These remarks were made at the launch of a newspaper internship programme in Trinidad and Tobago on Wednesday August 11, 2010. Students between the ages of 16 and 19 were selected on the basis of their performance in a writing competition. They are being interned at the Trinidad Guardian:
I am very honoured to have been selected to say these few words to you as you accept the challenge of being introduced to one of the most important professions anyone can consider entering. Like other similarly old and enduring professions it has faced more than its fair share of infamy. But, at its core, its basic tenets strike at the most noble aspirations of human beings – the need to know and to understand changing realities, and in so doing claim and secure our future.
As a consequence of this important mandate, free societies vest in media enterprises and the journalists who operate within them, a variety of freedoms and rights derived from the broader, more universal freedom to express oneself. In
In return, there is the implicit agreement that we provide our society with the journalism it not only deserves but which it requires as we move from one stage of development to the next and as we confront some of the most difficult challenges we have ever had to face. It is a journalism that insists on the basis principles of fairness, balance, accuracy and a commitment to truthfulness.
Our people deserve the best journalism and we need to deliver it. I am not sure we are currently doing so.
But none of this is possible in an environment in which direct and indirect forms of censorship are officially applied, neither is it possible under conditions in which self-censorship is allowed to take root. Meeting the requirements of such a journalism is also impossible if the people assigned such responsibilities are not equipped with the basic intellectual and material tools to perform such a function.
This programme is an important start. We have with us today, some of the brightest and the best who have come forward. The panel of judges marveled at the high standards, as if we ever fell for the view that the current generation ought to be written off.
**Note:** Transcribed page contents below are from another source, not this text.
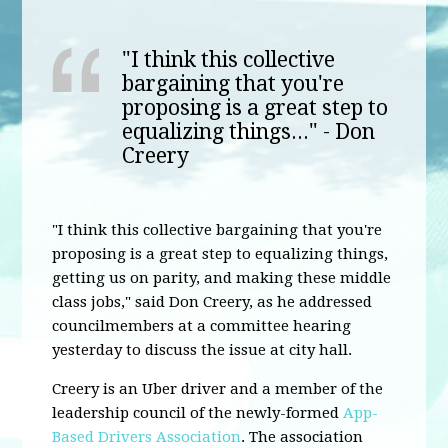
"I think this collective
bargaining that you're
proposing is a great step to
equalizing things..." - Don
Creery
"I think this collective bargaining that you're
proposing is a great step to equalizing things,
getting us on parity, and making these middle
class jobs," said Don Creery, as he addressed
councilmembers at a committee hearing
yesterday to discuss the issue at city hall.
Creery is an Uber driver and a member of the
leadership council of the newly-formed
App-
Based Drivers Association
. The association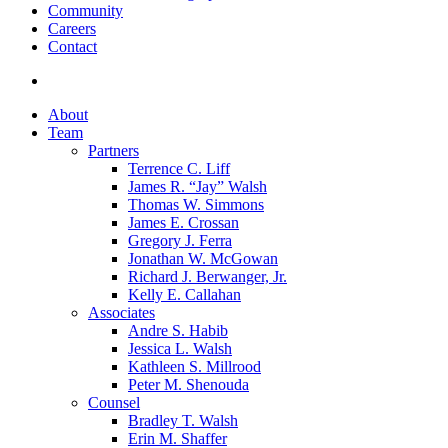
Community
Careers
Contact
search
About
Team
Partners
Terrence C. Liff
James R. “Jay” Walsh
Thomas W. Simmons
James E. Crossan
Gregory J. Ferra
Jonathan W. McGowan
Richard J. Berwanger, Jr.
Kelly E. Callahan
Associates
Andre S. Habib
Jessica L. Walsh
Kathleen S. Millrood
Peter M. Shenouda
Counsel
Bradley T. Walsh
Erin M. Shaffer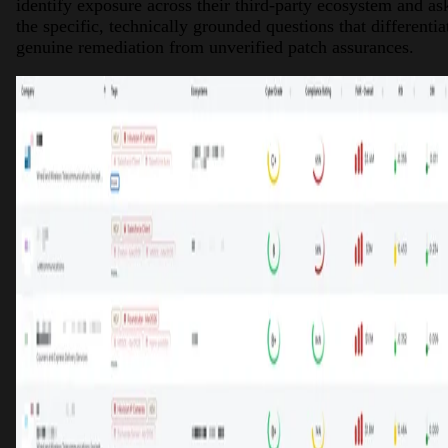
identify exposure across their third-party ecosystem and as
the specific, technically grounded questions that differentia
genuine remediation from unverified patch assurances.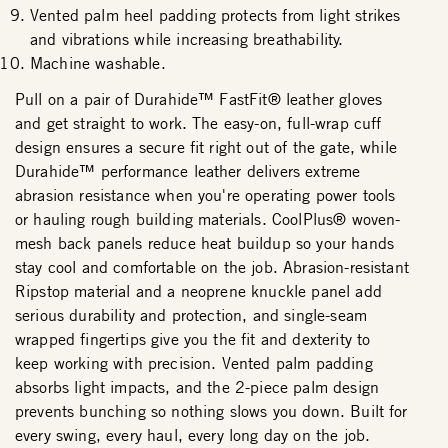
Vented palm heel padding protects from light strikes
and vibrations while increasing breathability.
Machine washable.
Pull on a pair of Durahide™ FastFit® leather gloves
and get straight to work. The easy-on, full-wrap cuff
design ensures a secure fit right out of the gate, while
Durahide™ performance leather delivers extreme
abrasion resistance when you're operating power tools
or hauling rough building materials. CoolPlus® woven-
mesh back panels reduce heat buildup so your hands
stay cool and comfortable on the job. Abrasion-resistant
Ripstop material and a neoprene knuckle panel add
serious durability and protection, and single-seam
wrapped fingertips give you the fit and dexterity to
keep working with precision. Vented palm padding
absorbs light impacts, and the 2-piece palm design
prevents bunching so nothing slows you down. Built for
every swing, every haul, every long day on the job.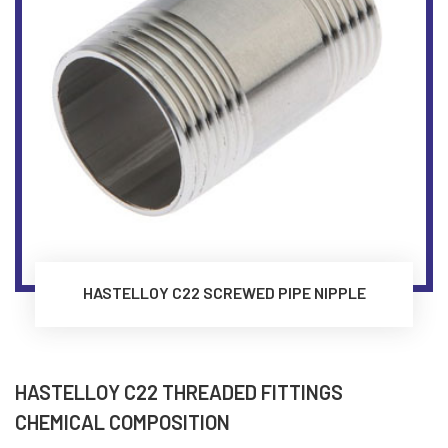
HASTELLOY C22 SCREWED PIPE NIPPLE
HASTELLOY C22 THREADED FITTINGS
CHEMICAL COMPOSITION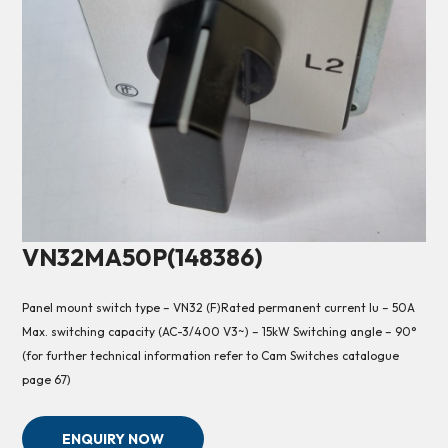
VN32MA50P(148386)
Panel mount switch type – VN32 (F)Rated permanent current Iu – 50A
Max. switching capacity (AC-3/400 V3~) – 15kW Switching angle – 90°
(for further technical information refer to Cam Switches catalogue
page 67)
ENQUIRY NOW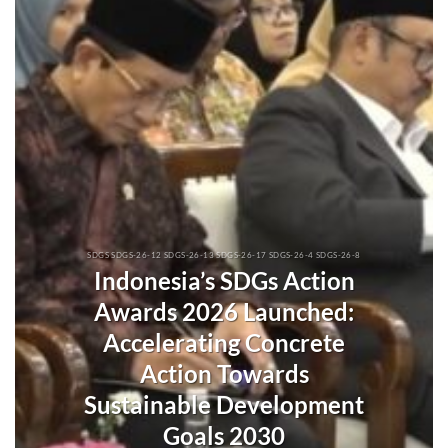
SDGS SDGS-26-12 SDGS-26-13 SDGS-26-17 SDGS-26-4 SDGS-26-8
Indonesia’s SDGs Action
Awards 2026 Launched:
Accelerating Concrete
Action Towards
Sustainable Development
Goals 2030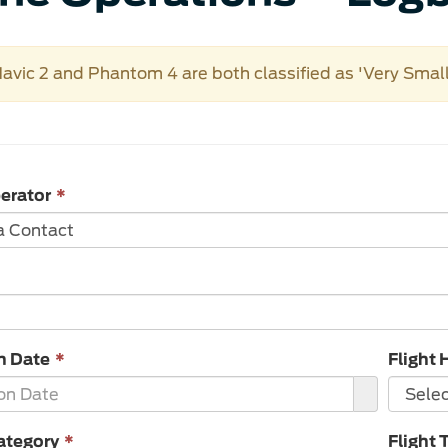
avic 2 and Phantom 4 are both classified as 'Very Sma
This
erator
*
field
is
required.
This
n Date
*
Flight 
field
is
required.
This
ategory
*
Flight 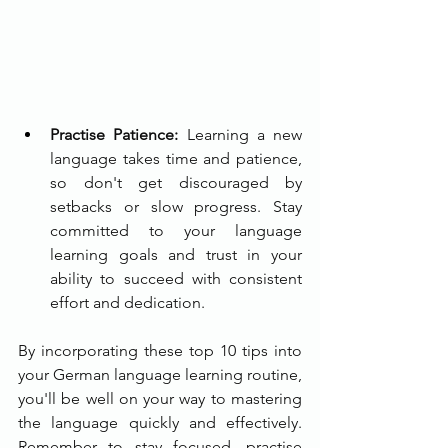
Practise Patience:
 Learning a new 
language takes time and patience, 
so don't get discouraged by 
setbacks or slow progress. Stay 
committed to your language 
learning goals and trust in your 
ability to succeed with consistent 
effort and dedication.
By incorporating these top 10 tips into 
your German language learning routine, 
you'll be well on your way to mastering 
the language quickly and effectively. 
Remember to stay focused, practise 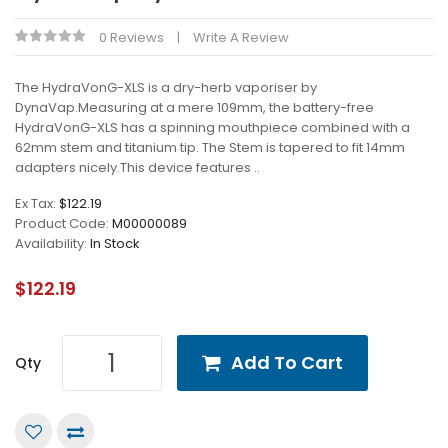
0 Reviews
Write A Review
The HydraVonG-XLS is a dry-herb vaporiser by
DynaVap.Measuring at a mere 109mm, the battery-free
HydraVonG-XLS has a spinning mouthpiece combined with a
62mm stem and titanium tip. The Stem is tapered to fit 14mm
adapters nicely.This device features ..
Ex Tax:
$122.19
Product Code:
M00000089
Availability:
In Stock
$122.19
Add To Cart
Qty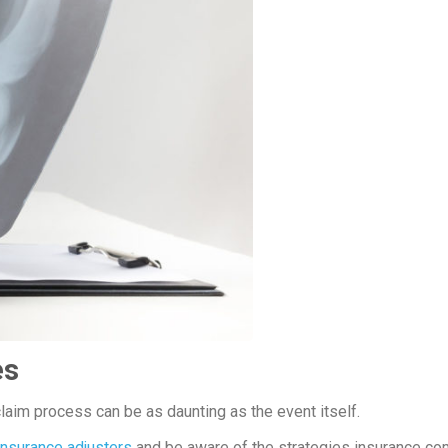
es
claim process can be as daunting as the event itself.
insurance adjusters
and be aware of the strategies insurance c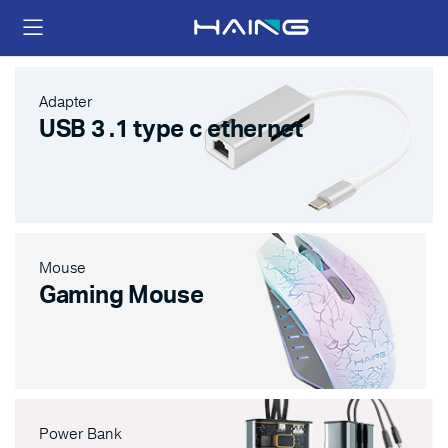
Adapter
USB 3 .1 type c ethernet
Mouse
Gaming Mouse
Power Bank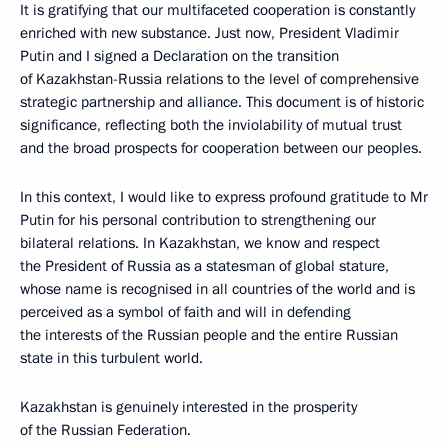
It is gratifying that our multifaceted cooperation is constantly
enriched with new substance. Just now, President Vladimir
Putin and I signed a Declaration on the transition
of Kazakhstan-Russia relations to the level of comprehensive
strategic partnership and alliance. This document is of historic
significance, reflecting both the inviolability of mutual trust
and the broad prospects for cooperation between our peoples.
In this context, I would like to express profound gratitude to Mr
Putin for his personal contribution to strengthening our
bilateral relations. In Kazakhstan, we know and respect
the President of Russia as a statesman of global stature,
whose name is recognised in all countries of the world and is
perceived as a symbol of faith and will in defending
the interests of the Russian people and the entire Russian
state in this turbulent world.
Kazakhstan is genuinely interested in the prosperity
of the Russian Federation.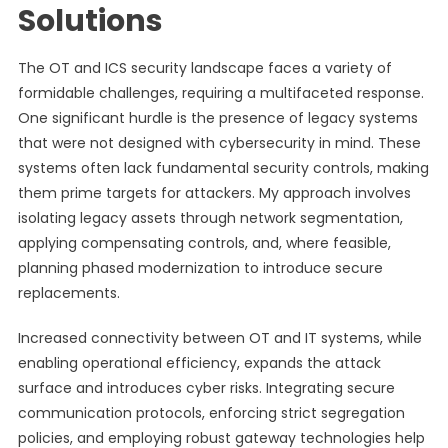
Solutions
The OT and ICS security landscape faces a variety of
formidable challenges, requiring a multifaceted response.
One significant hurdle is the presence of legacy systems
that were not designed with cybersecurity in mind. These
systems often lack fundamental security controls, making
them prime targets for attackers. My approach involves
isolating legacy assets through network segmentation,
applying compensating controls, and, where feasible,
planning phased modernization to introduce secure
replacements.
Increased connectivity between OT and IT systems, while
enabling operational efficiency, expands the attack
surface and introduces cyber risks. Integrating secure
communication protocols, enforcing strict segregation
policies, and employing robust gateway technologies help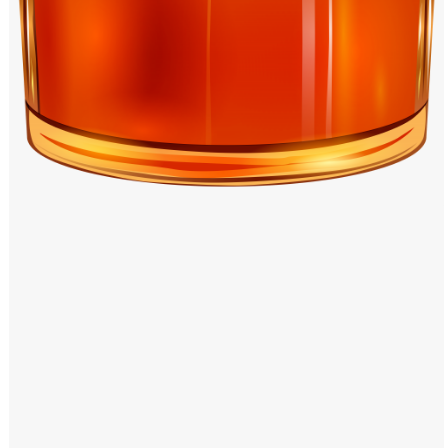
Windows PNG
Winnie the Pooh PNG
World Landmarks
PNG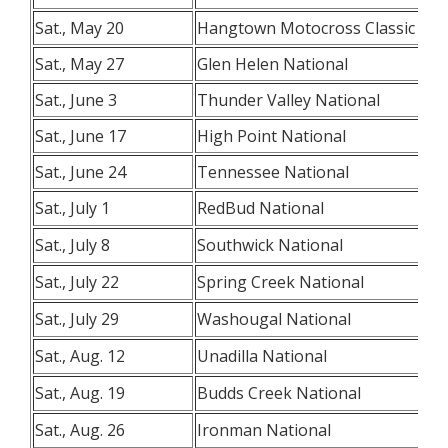
Sat., May 20
Hangtown Motocross Classic
Sat., May 27
Glen Helen National
Sat., June 3
Thunder Valley National
Sat., June 17
High Point National
Sat., June 24
Tennessee National
Sat., July 1
RedBud National
Sat., July 8
Southwick National
Sat., July 22
Spring Creek National
Sat., July 29
Washougal National
Sat., Aug. 12
Unadilla National
Sat., Aug. 19
Budds Creek National
Sat., Aug. 26
Ironman National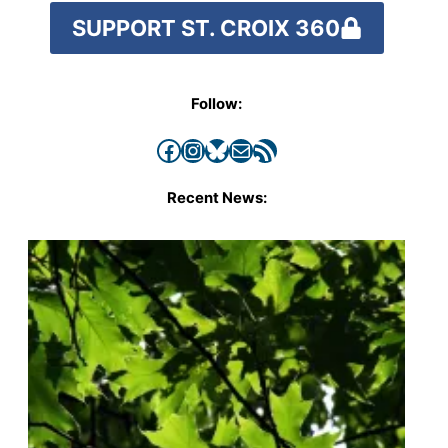
SUPPORT ST. CROIX 360
Follow:
Facebook
Instagram
Bluesky
Mail
RSS Feed
Recent News:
Instead, we found there are scores of you who care, who seek to understand and who believe you can help convert this country into a different kind of place.
It was evident that some considerable reading is taking place, that some high level of interpretation of events is occurring and, most importantly, there is pursuit of an understanding of the realities. Through this, and through you, this entire exercise can and will benefit from the special perspectives you as young people bring. They are perspectives that bring the irreverence, skepticism and candour of youth and a way of looking at the problems of our society that cuts through the fluff and fog age and experience (as valuable as they are) sometimes bring.
There is another quality you can also bring to the profession that is, unfortunately, not in abundant supply nowadays. This is the attribute of humility. Because it is sometimes absent, the stupid, simple question is often omitted. Because it’s not there, opinion is sometimes more highly valued than information. Because there is so little humility, hubris and conflict predominate. The news, someone once said, is always more interesting, and certainly more important, than the journalists that cover it. That’s lesson number one.
So, we are here, ready and willing to make our first embrace of this noble profession. The time we have is short, so we get down to some work in a little while. Our sessions will be deep and intense. We will find time for some wholesome fun and, at the end of it all, I am hoping it would be as much a learning experience for me as it would be for you.